1. Sharing data as a condition for publication

tl;dr: My main concern is with the term “de-identified individual” data.

In August 2006, AOL shared a large dataset of “de-identified individual” query logs for research purposes. Although people were identified in the data by an anonymous identifier, individuals could be located by cross-referencing queries with public phonebook listings. In October 2006, Netflix released a large dataset of “de-identified individual” movie ratings as part of a research competition. Again, people were identified by an anonymous identifier, but individuals could be identified by cross-referencing queries with public IMDB ratings (which led to a law suit).

It is clear that the utility of sharing a dataset is for other researchers to be able to replicate and build on findings. While there are techniques for anonymizing data to a certain degree (e.g., k-anonymity) it is not clear that using these will still allow research findings to be replicated. Further, sharing data as a “requirement” for publication seems to shift the incentive towards sharing data quickly, rather than sharing data safely.

2. Sharing data within 6 months

tl;dr: 6 months is an incentive for sharing quickly, not safely.

As above, a possible concern is that the time frame requirement will push researchers to share the data, rather than take the necessary steps to share it safely.

3. Planning to share data when registering a trial

This point seems obvious. I didn’t leave any feedback here (also, I’ve been prevented from sharing data from systems I’ve created since I didn’t get consent about data sharing at the outset).

4. Providing credit to those who share data

tl;dr: This should not be a problem. The academic community operates on citations.

Computer Scientists very frequently collect research data from public sources (e.g., social media) and/or write software that they use in their research. Many of them publish a finding and then release some data — with an open (unenforced) request that should the data be used for further research, their original publication should be cited.

More details: See how the hugely popular scikit-learn project asks for credit here. Also, “research parasites” is one of the most ridiculous terms I’ve come across recently.

5. Other Comments

tl;dr: What about the edge cases? Do participants opt-in, or opt-out?

There are some cases that are worth considering.

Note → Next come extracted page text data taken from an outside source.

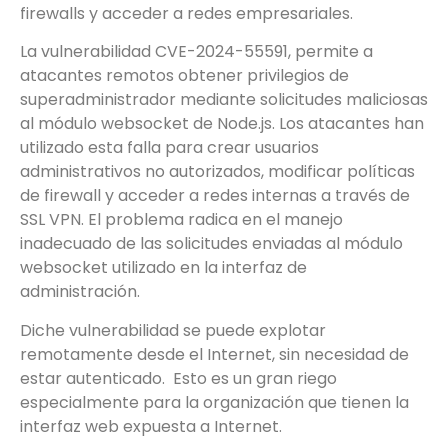
firewalls y acceder a redes empresariales.
La vulnerabilidad CVE-2024-55591, permite a
atacantes remotos obtener privilegios de
superadministrador mediante solicitudes maliciosas
al módulo websocket de Node.js. Los atacantes han
utilizado esta falla para crear usuarios
administrativos no autorizados, modificar políticas
de firewall y acceder a redes internas a través de
SSL VPN. El problema radica en el manejo
inadecuado de las solicitudes enviadas al módulo
websocket utilizado en la interfaz de
administración.
Diche vulnerabilidad se puede explotar
remotamente desde el Internet, sin necesidad de
estar autenticado. Esto es un gran riego
especialmente para la organización que tienen la
interfaz web expuesta a Internet.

  • Is the data still useful if, once appropriately “de-identified,” research findings cannot be replicated?
  • What if an insufficient number of trial participants give consent for their data to be shared (i.e., the data that can be shared does not allow for research findings to be replicated)?
  • What will happen to trial recruitment when prospective participants are told that their data will be shared?
  • Perhaps most importantly, should researchers be denied publication if they cannot share their data?

And I clicked submit. Some final thoughts.

I don’t think that the data sharing debate is going to be concluded by putting strict data sharing rules in place: the way this proposal is currently framed sounds like a recipe for disaster. If sharing users’ 1–5 stars put Netflix in court, what will happen when we share clinical trial data?

More broadly, those advocating for sharing data seem to be doing so because that is the only way they see that certain things (e.g. reproducing findings) will be allowed to happen. Would data sharing practices still be enforced if we had the right tools that allowed us to reproduce findings without having to download a dataset?

Kaggle, for example, already has a tool (called scripts) that allows data scientists to run “one-click analyses” without any data download. This is the right direction to go: What we really need (and what some smart researchers are working on) are tools that allow for data to be safely queried. Until those tools see the light of day, all data sharing enforcement is going to do is put us (as researchers) and trial participants/system users (as data points) into murky and dangerous waters.